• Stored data
+++

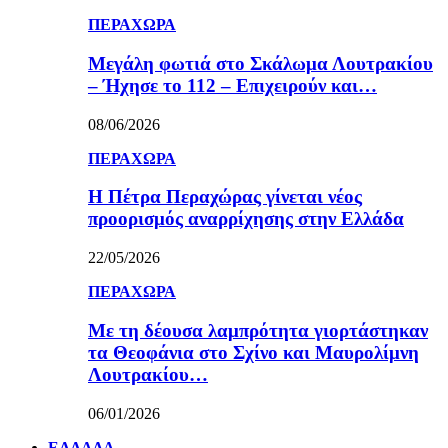
ΠΕΡΑΧΩΡΑ
Μεγάλη φωτιά στο Σκάλωμα Λουτρακίου
– Ήχησε το 112 – Επιχειρούν και…
08/06/2026
ΠΕΡΑΧΩΡΑ
Η Πέτρα Περαχώρας γίνεται νέος
προορισμός αναρρίχησης στην Ελλάδα
22/05/2026
ΠΕΡΑΧΩΡΑ
Με τη δέουσα λαμπρότητα γιορτάστηκαν
τα Θεοφάνια στο Σχίνο και Μαυρολίμνη
Λουτρακίου…
06/01/2026
ΕΛΛΑΔΑ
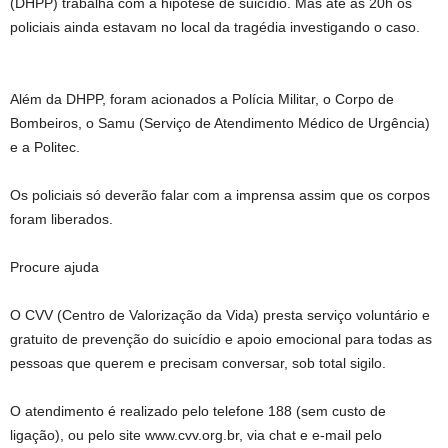
(DHPP) trabalha com a hipótese de suicídio. Mas até as 20h os
policiais ainda estavam no local da tragédia investigando o caso.
Além da DHPP, foram acionados a Polícia Militar, o Corpo de
Bombeiros, o Samu (Serviço de Atendimento Médico de Urgência)
e a Politec.
Os policiais só deverão falar com a imprensa assim que os corpos
foram liberados.
Procure ajuda
O CVV (Centro de Valorização da Vida) presta serviço voluntário e
gratuito de prevenção do suicídio e apoio emocional para todas as
pessoas que querem e precisam conversar, sob total sigilo.
O atendimento é realizado pelo telefone 188 (sem custo de
ligação), ou pelo site www.cvv.org.br, via chat e e-mail pelo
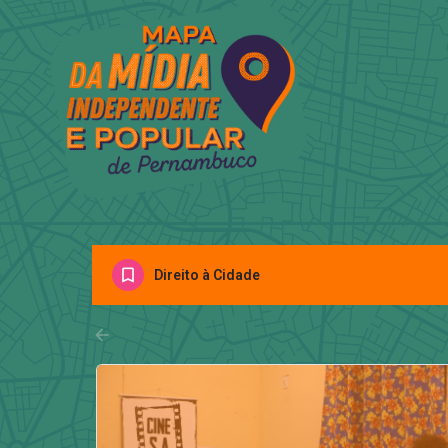
Direito à Cidade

+++

There should be an exact restatement of the lines from the line with "Os policiais só" through the last line of the entries above, and no pictures in it.

Os policiais só deverão falar com a imprensa assim que os corpos
foram liberados.
Procure ajuda
O CVV (Centro de Valorização da Vida) presta serviço voluntário e
gratuito de prevenção do suicídio e apoio emocional para todas as
pessoas que querem e precisam conversar, sob total sigilo.
O atendimento é realizado pelo telefone 188 (sem custo de
ligação), ou pelo site www.cvv.org.br, via chat e e-mail pelo
Direito à Cidade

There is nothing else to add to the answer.